Bumping again. Seekingblue, other yes voters...anyone care to answer? “Allowing JetBlue to grow” has been the #1 reason I’ve gotten from the union, the company, and yes voters in real life. But...how does 13 allow more growth for JetBlue than 12? When I ask this question to them in real life, none of them seem to be able to articulate an answer. Nobody can tell me how allowing AA/AE to do 100% of the FC to international, 35% Caribbean, and 35% FC to FC allows JetBlue to grow more than current status quo prohibiting that flying in a codeshare IAW our CBA.
Also, no one has been able to answer how the revenue sharing portion of the NEA that would have been allowed by LOA13, but disallowed by the CBA, is beneficial to the pilot group. How is giving away JetBlue revenue a good thing for us? We do more flying, we generate more revenue, we give a share of that revenue up. We do less flying, generate less revenue, but get more revenue in exchange for AA/AE doing that flying. Neither scenario seems great for the pilot group. So, what am I missing about the revenue sharing portion?

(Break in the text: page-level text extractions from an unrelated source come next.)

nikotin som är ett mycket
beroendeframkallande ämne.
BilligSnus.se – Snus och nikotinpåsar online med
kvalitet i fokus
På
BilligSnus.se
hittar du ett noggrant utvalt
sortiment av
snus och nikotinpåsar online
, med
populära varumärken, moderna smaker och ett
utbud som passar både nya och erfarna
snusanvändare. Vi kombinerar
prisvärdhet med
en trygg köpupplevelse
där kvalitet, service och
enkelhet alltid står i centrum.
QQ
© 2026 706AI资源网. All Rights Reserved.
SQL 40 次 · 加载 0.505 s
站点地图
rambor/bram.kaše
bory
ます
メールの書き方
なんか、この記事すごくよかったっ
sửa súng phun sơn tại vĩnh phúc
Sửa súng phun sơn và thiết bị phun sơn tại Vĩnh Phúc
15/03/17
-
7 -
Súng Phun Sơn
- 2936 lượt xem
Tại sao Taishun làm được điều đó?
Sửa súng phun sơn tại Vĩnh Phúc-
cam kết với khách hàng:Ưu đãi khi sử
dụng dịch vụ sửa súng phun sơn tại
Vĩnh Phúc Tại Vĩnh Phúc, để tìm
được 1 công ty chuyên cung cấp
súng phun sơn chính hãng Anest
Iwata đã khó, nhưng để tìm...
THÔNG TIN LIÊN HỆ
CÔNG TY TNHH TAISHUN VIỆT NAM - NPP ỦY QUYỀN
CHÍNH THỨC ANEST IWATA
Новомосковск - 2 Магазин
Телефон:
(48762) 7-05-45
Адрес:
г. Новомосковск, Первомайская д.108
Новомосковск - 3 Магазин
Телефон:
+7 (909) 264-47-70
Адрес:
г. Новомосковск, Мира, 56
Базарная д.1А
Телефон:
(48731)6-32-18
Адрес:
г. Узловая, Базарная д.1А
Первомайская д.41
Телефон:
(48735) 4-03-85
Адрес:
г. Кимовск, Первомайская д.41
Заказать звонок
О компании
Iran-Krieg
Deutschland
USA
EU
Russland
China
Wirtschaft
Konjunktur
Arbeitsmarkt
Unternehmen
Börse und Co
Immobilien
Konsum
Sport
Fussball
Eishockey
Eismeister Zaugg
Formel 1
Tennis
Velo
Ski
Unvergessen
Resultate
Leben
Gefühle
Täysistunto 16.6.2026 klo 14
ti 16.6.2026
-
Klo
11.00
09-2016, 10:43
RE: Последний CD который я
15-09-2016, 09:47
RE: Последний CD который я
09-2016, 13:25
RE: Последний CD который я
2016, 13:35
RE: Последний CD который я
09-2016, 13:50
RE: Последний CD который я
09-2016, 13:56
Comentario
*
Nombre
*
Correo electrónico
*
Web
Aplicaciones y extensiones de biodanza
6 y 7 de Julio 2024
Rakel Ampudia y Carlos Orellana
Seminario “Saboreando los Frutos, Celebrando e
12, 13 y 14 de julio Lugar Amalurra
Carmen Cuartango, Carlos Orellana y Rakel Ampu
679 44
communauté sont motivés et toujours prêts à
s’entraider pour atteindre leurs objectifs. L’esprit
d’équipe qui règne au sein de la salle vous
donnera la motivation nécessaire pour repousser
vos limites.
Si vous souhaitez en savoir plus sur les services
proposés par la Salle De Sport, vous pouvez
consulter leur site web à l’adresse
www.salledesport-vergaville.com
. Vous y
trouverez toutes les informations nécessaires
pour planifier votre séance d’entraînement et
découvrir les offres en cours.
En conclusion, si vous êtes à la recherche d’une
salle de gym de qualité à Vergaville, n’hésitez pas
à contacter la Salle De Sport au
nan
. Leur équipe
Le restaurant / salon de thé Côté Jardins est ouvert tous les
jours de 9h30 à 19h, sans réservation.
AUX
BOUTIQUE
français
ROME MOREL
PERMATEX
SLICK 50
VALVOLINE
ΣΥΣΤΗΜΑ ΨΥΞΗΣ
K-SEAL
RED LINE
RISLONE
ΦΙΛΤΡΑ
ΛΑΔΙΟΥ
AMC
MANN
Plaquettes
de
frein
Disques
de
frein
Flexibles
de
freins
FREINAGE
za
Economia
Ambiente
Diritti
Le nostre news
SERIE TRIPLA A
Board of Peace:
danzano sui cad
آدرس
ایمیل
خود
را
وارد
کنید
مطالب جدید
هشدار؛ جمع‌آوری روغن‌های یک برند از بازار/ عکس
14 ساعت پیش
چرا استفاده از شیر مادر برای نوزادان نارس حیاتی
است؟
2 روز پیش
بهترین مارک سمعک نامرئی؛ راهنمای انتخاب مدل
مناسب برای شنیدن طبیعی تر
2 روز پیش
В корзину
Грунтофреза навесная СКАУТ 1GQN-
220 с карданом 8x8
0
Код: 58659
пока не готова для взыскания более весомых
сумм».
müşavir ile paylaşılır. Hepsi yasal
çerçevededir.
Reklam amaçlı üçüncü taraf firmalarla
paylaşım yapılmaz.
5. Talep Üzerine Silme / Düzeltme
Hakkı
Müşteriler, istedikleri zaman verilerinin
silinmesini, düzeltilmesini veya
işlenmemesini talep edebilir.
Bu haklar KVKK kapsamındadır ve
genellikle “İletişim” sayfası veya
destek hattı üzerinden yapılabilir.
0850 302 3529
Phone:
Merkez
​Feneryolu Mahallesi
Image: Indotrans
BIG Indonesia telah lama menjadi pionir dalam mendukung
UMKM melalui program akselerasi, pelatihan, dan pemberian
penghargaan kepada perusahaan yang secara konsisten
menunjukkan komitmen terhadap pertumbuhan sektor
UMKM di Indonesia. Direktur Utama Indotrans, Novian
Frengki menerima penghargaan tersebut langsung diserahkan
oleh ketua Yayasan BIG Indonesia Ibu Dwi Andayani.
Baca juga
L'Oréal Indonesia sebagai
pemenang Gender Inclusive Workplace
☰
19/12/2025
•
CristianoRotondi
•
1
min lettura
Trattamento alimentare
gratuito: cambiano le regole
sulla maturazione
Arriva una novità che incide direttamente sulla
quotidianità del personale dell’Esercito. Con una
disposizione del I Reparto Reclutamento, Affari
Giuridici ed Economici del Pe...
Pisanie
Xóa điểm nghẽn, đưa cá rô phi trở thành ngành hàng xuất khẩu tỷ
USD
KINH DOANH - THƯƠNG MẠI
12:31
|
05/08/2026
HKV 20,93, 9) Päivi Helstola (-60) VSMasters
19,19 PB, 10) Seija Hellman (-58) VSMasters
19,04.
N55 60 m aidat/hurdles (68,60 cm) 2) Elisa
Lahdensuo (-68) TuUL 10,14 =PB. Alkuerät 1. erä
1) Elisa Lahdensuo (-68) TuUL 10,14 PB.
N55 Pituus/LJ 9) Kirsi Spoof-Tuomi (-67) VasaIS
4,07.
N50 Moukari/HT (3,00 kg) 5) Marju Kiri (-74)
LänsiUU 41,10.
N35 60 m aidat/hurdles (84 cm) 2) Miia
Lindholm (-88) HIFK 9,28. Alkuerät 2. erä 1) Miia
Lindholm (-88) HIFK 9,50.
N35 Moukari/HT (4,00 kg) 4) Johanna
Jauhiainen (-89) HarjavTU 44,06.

So, for Seekingblue, I think you said you’re minimizing your forum time, so I’ll bump it again in case you missed it the last 2 times I asked. Any other yes voter feel free to enlighten me too. I truly want to hear a decent answer to that original question. I’ve been asking my reps since this came out for an answer and they can’t give it to me, yet they all still voted yes (and cited JB growth opportunity as their number one reason). Chief pilot I discussed it with? No answer to it. Every yes voter I’ve talked to in real life (surprised there are any) also can’t seem to answer it. Hopefully one of the yes voters here like Seekingblue can.
I was a no voter but if you like the NEA as it’s been sold you need to have most of the relief LOA13 provides. If AA wants us to feed international flying out of NYC and Boston, we need to be able to put our code on AA international flights. Some destinations (Tel Aviv) won’t require relief to do that but as soon as we get an LR, everything in Western Europe and much of South America will. Without that, what’s the incentive for AA to partner? That 100% / 0% split is scary but my understanding is none of our planned Europe flying is included in the NEA and thus there’s nothing for AA to put their code on. How can it be anything but 100%?
I think the argument for the Caribbean limits and focus city to focus city flying is shakier from our perspective but it’s easy to see why increasing frequencies without costs would be appealing for both companies. Was the NEA possible without those provisions? I obviously can’t say. It seems we likely have more to gain but too much is based on trust.
When it comes down to it, I don’t think arguing LOA 12 vs LOA 13 is relevant. It’s growth with the NEA versus without it.